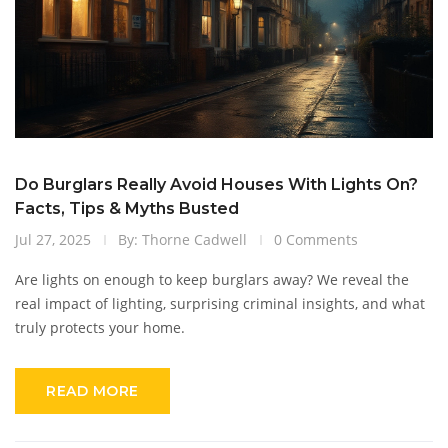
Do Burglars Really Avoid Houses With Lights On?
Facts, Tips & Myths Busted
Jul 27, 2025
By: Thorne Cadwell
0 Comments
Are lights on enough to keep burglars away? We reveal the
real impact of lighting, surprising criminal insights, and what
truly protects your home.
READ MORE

--

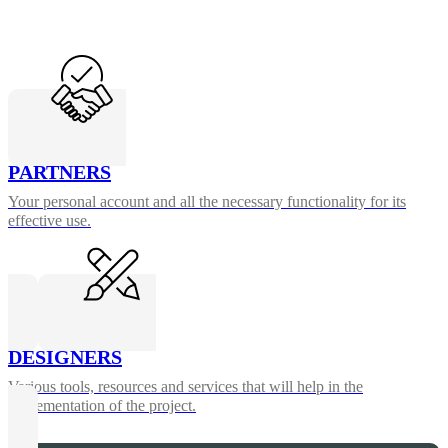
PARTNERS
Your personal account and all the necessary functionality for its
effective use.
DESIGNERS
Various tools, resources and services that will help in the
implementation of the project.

---

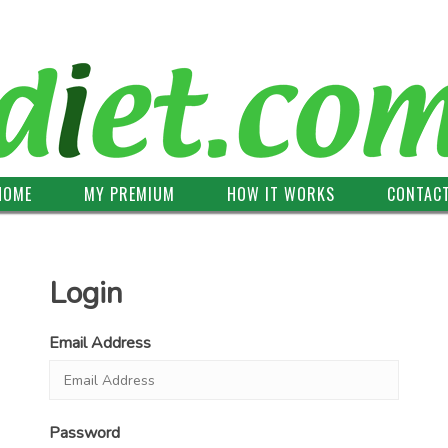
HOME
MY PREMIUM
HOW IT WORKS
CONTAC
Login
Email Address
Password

_Assigned task_
Look through the entries above and quote exactly the lines from the line with "Various tools, resources" to the line with "implementation of the project.", counting both of those lines.

_Expected answer_
Various tools, resources and services that will help in the
implementation of the project.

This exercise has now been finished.